O ardina encolheu-se, não se atrevia a responder a um político. Sabia lá o que lhe poderia acontecer. Ainda perdia o seu lugar na praça...  ou, sabia lá!


Apesar desta pequena contrariedade, Braguinha sentia-se confiante como nunca. Ah! A cidade tinha outro cheiro. Outras cores. Mais luz. Onde estava o lixo que sempre via em todo o lado? As entranhas de peixe e os esgotos ao ar livre que o repugnavam? Bizarro. Continuavam ali, bem por baixo do seu nariz logo ao sair de casa, mas já não o incomodaram como antes. Teria ficado sem olfacto? Lançou o nariz para o ar. Sentia o cheiro a maresia da qual gostava, a cidade situava-se perto do Oceano, e no entanto... Observava a estrumeira acumulada na feira pelos comerciantes madrugadores e agora não lhe dizia nada. Não lhe revoltava o estômago. Era-lhe quase invisível. Como podia ser? Sendo assim, nem precisaria mais de voltar a beber para aguentar a fetidez. – ‘Co a breca! – Pensava. Estaria torpe? Como, se se achava lúcido? Concentrado? Seria? O mundo decadente em que vivera nos últimos anos estava modificado. Ou era ele quem se modificara? Estranho, muito estranho...

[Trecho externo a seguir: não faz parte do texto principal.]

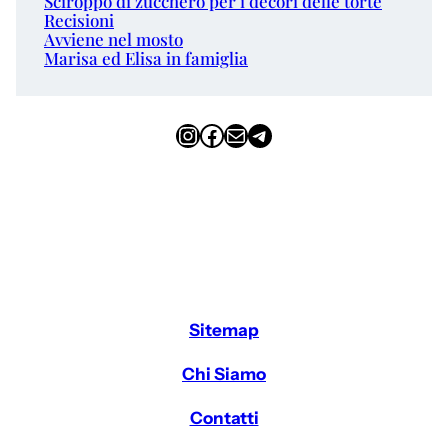
Sciroppo di zucchero per i decori delle torte
Recisioni
Avviene nel mosto
Marisa ed Elisa in famiglia
Instagram
Facebook
Email
Telegram
Sitemap
Chi Siamo
Contatti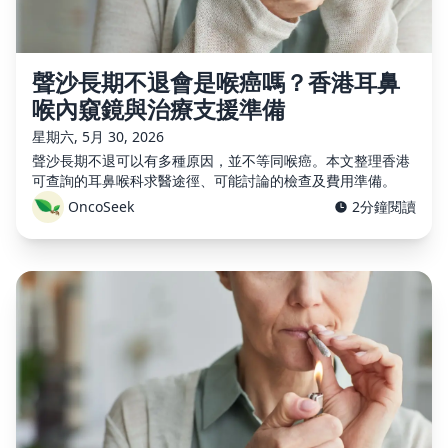
聲沙長期不退會是喉癌嗎？香港耳鼻
喉內窺鏡與治療支援準備
星期六, 5月 30, 2026
聲沙長期不退可以有多種原因，並不等同喉癌。本文整理香港
可查詢的耳鼻喉科求醫途徑、可能討論的檢查及費用準備。
OncoSeek
2分鐘閱讀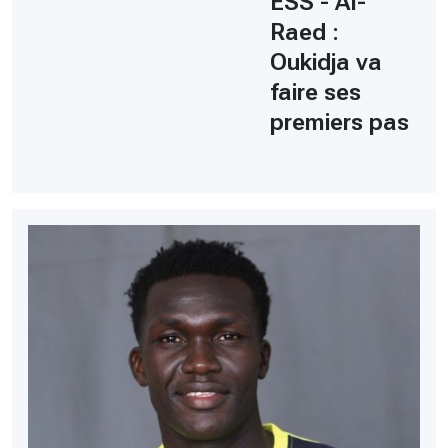
ESS - Al-
Raed :
Oukidja va
faire ses
premiers pas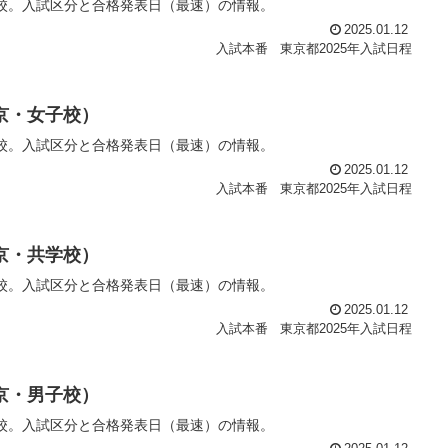
子校。入試区分と合格発表日（最速）の情報。
2025.01.12
入試本番
東京都2025年入試日程
東京・女子校）
子校。入試区分と合格発表日（最速）の情報。
2025.01.12
入試本番
東京都2025年入試日程
東京・共学校）
学校。入試区分と合格発表日（最速）の情報。
2025.01.12
入試本番
東京都2025年入試日程
東京・男子校）
子校。入試区分と合格発表日（最速）の情報。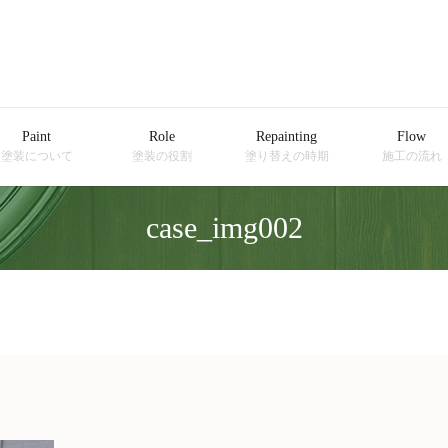
Paint
Role
Repainting
Flow
塗装について
塗装の役割
塗り替えの時期
施工の流れ
case_img002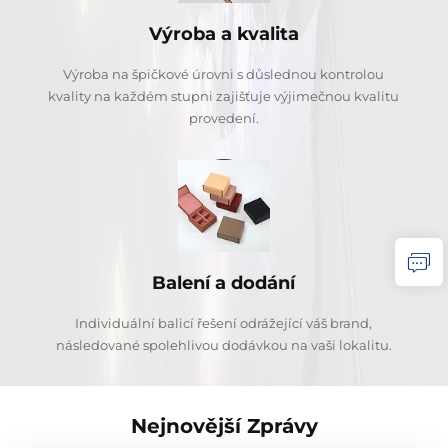
Výroba a kvalita
Výroba na špičkové úrovni s důslednou kontrolou
kvality na každém stupni zajišťuje výjimečnou kvalitu
provedení.
Balení a dodání
Individuální balicí řešení odrážející váš brand,
následované spolehlivou dodávkou na vaši lokalitu.
Nejnovější Zprávy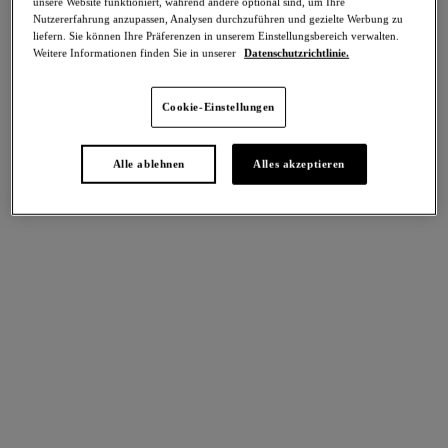
unsere Website funktioniert, während andere optional sind, um Ihre
Moderate Formung
Nutzererfahrung anzupassen, Analysen durchzuführen und gezielte Werbung zu
Teilen
liefern. Sie können Ihre Präferenzen in unserem Einstellungsbereich verwalten.
Weitere Informationen finden Sie in unserer
Datenschutzrichtlinie.
Cookie-Einstellungen
intern. größen
Select Sizing
Alle ablehnen
Alles akzeptieren
EU
UK
Größe auswählen
Körbchengröße auswählen
Lagerbestand
Bitte Größe auswählen
IN DEN WARENKORB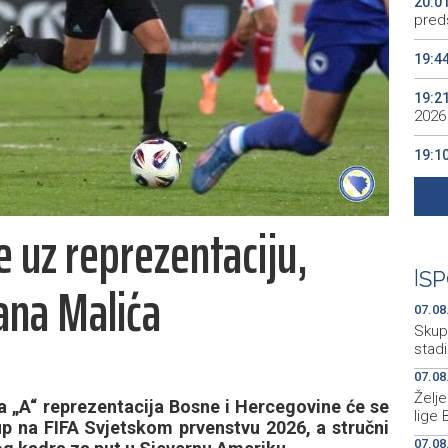
20:0
preds
19:4
19:2
2026
19:1
se v
19:0
e uz reprezentaciju,
Kino
19:0
|
SP
ana Malića
07.08
Skup
stad
07.08
Želj
„A“ reprezentacija Bosne i Hercegovine će se
lige 
up na FIFA Svjetskom prvenstvu 2026, a stručni
07.08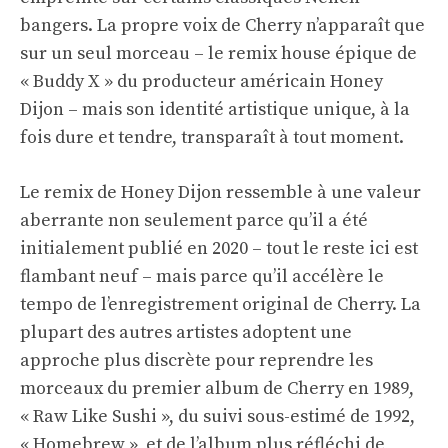
bangers. La propre voix de Cherry n’apparaît que
sur un seul morceau – le remix house épique de
« Buddy X » du producteur américain Honey
Dijon – mais son identité artistique unique, à la
fois dure et tendre, transparaît à tout moment.
Le remix de Honey Dijon ressemble à une valeur
aberrante non seulement parce qu’il a été
initialement publié en 2020 – tout le reste ici est
flambant neuf – mais parce qu’il accélère le
tempo de l’enregistrement original de Cherry. La
plupart des autres artistes adoptent une
approche plus discrète pour reprendre les
morceaux du premier album de Cherry en 1989,
« Raw Like Sushi », du suivi sous-estimé de 1992,
« Homebrew », et de l’album plus réfléchi de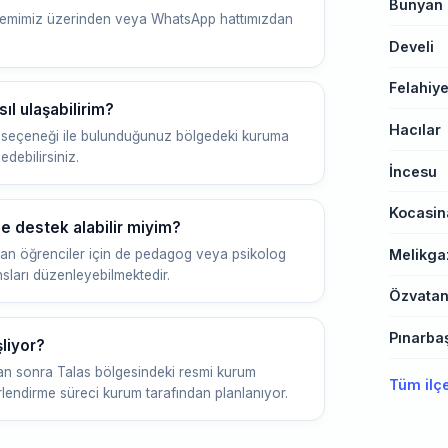
Bünyan
 sistemimiz üzerinden veya WhatsApp hattımızdan
Develi
Felahiy
ıl ulaşabilirim?
Hacılar
seçeneği ile bulunduğunuz bölgedeki kuruma
debilirsiniz.
İncesu
Kocasin
 destek alabilir miyim?
Melikga
an öğrenciler için de pedagog veya psikolog
sları düzenleyebilmektedir.
Özvata
Pınarba
liyor?
n sonra Talas bölgesindeki resmi kurum
Tüm ilç
erlendirme süreci kurum tarafından planlanıyor.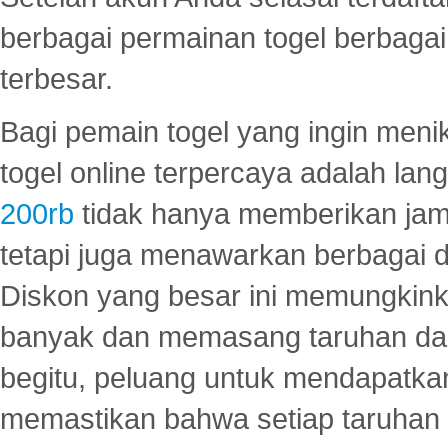
berbagai permainan togel berbagai f
terbesar.
Bagi pemain togel yang ingin menik
togel online terpercaya adalah lan
200rb
tidak hanya memberikan jam
tetapi juga menawarkan berbagai di
Diskon yang besar ini memungkin
banyak dan memasang taruhan dal
begitu, peluang untuk mendapatkan
memastikan bahwa setiap taruhan d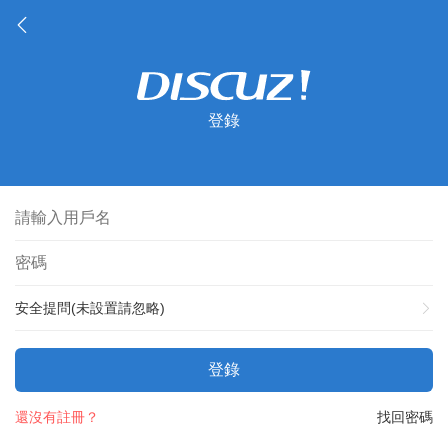
登錄
安全提問(未設置請忽略)
登錄
還沒有註冊？
找回密碼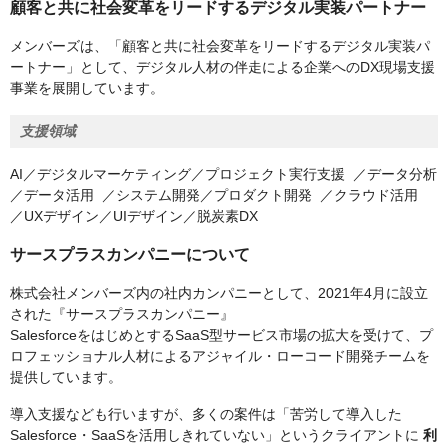
顧客と共に社会変革をリードするデジタル実装パートナー
メンバーズは、「顧客と共に社会変革をリードするデジタル実装パ
ートナー」として、デジタル人材の伴走による企業へのDX現場支援
事業を展開しています。
支援領域
AI／デジタルマーケティング／プロジェクト実行支援 ／データ分析
／データ活用 ／システム開発／プロダクト開発 ／クラウド活用
／UXデザイン／UIデザイン／脱炭素DX
サースプラスカンパニーについて
株式会社メンバーズ内の社内カンパニーとして、2021年4月に設立
された『サースプラスカンパニー』
SalesforceをはじめとするSaaS型サービス市場の拡大を受けて、プ
ロフェッショナル人材によるアジャイル・ローコード開発チームを
提供しています。
導入支援なども行いますが、多くの案件は「苦労して導入した
Salesforce・SaaSを活用しきれていない」というクライアントに
利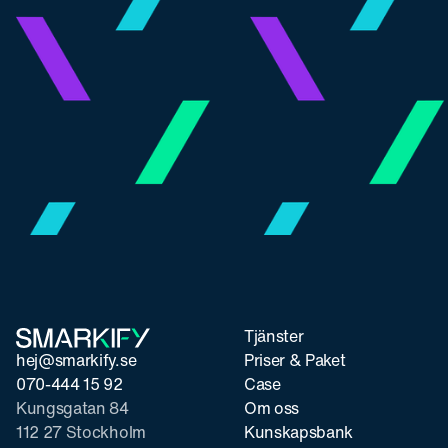
Tjänster
hej@smarkify.se
Priser & Paket
070-444 15 92
Case
Kungsgatan 84
Om oss
112 27 Stockholm
Kunskapsbank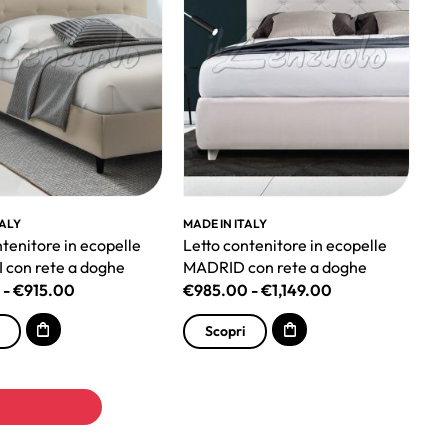
TALY
MADE IN ITALY
ntenitore in ecopelle
Letto contenitore in ecopelle
con rete a doghe
MADRID con rete a doghe
-
€
915.00
€
985.00
-
€
1,149.00
Scopri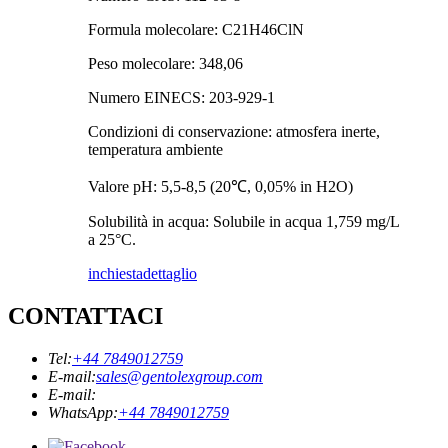
Formula molecolare: C21H46ClN
Peso molecolare: 348,06
Numero EINECS: 203-929-1
Condizioni di conservazione: atmosfera inerte,
temperatura ambiente
Valore pH: 5,5-8,5 (20℃, 0,05% in H2O)
Solubilità in acqua: Solubile in acqua 1,759 mg/L
a 25°C.
inchiesta
dettaglio
CONTATTACI
Tel:
+44 7849012759
E-mail:
sales@gentolexgroup.com
E-mail:
WhatsApp:
+44 7849012759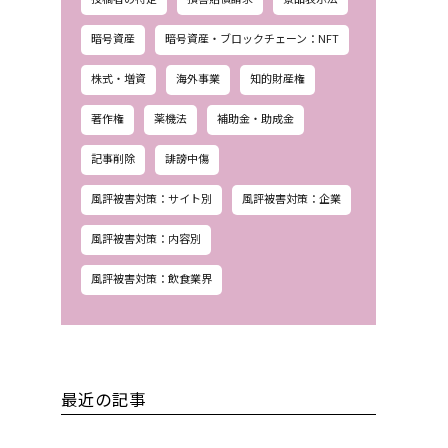
暗号資産
暗号資産・ブロックチェーン：NFT
株式・増資
海外事業
知的財産権
著作権
薬機法
補助金・助成金
記事削除
誹謗中傷
風評被害対策：サイト別
風評被害対策：企業
風評被害対策：内容別
風評被害対策：飲食業界
最近の記事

Resolveu-se a entrar finalmente, após vistoriar o jornal e observar os olhos indiscretos que o miravam. Enfrentou-os desta vez. Faziam-lhe vénias à medida que avançava nos corredores ao que ele respondia com semi-vénias e ar desconfiado. Nunca foram tão simpáticos com ele. Aliás, nunca tinham propriamente reparado nele. Sempre se havia sentido como um fantasma a deambular por ali. Até quando caminhava ao lado do Pirata Gagueiro, tinha a impressão de ser e parecer um simples secretário - alguém sem importância, alguém em quem ninguém reparava. Irritado, agarrou na seguinte pessoa que o cumprimentou pela gola do casaco e encostou-a à parede, a poucos centímetros acima do chão, o suficiente para a pessoa ficar em bicos de pés, que ele também não era nenhum valentão. 

- Porque estás a olhar tanto para mim? Nunca me viste, foi?

Imediatamente meia dúzia de políticos se aproximaram. Geralmente davam-se diplomaticamente bem, pelo menos sempre que possível. De vez em quando era o “deus me acuda” e o “salve-se quem puder” em plena assembleia. 

- Perdoe-me sua excelência, mas... mas a sua elegância e distinção são admiráveis. – Gaguejou o homem.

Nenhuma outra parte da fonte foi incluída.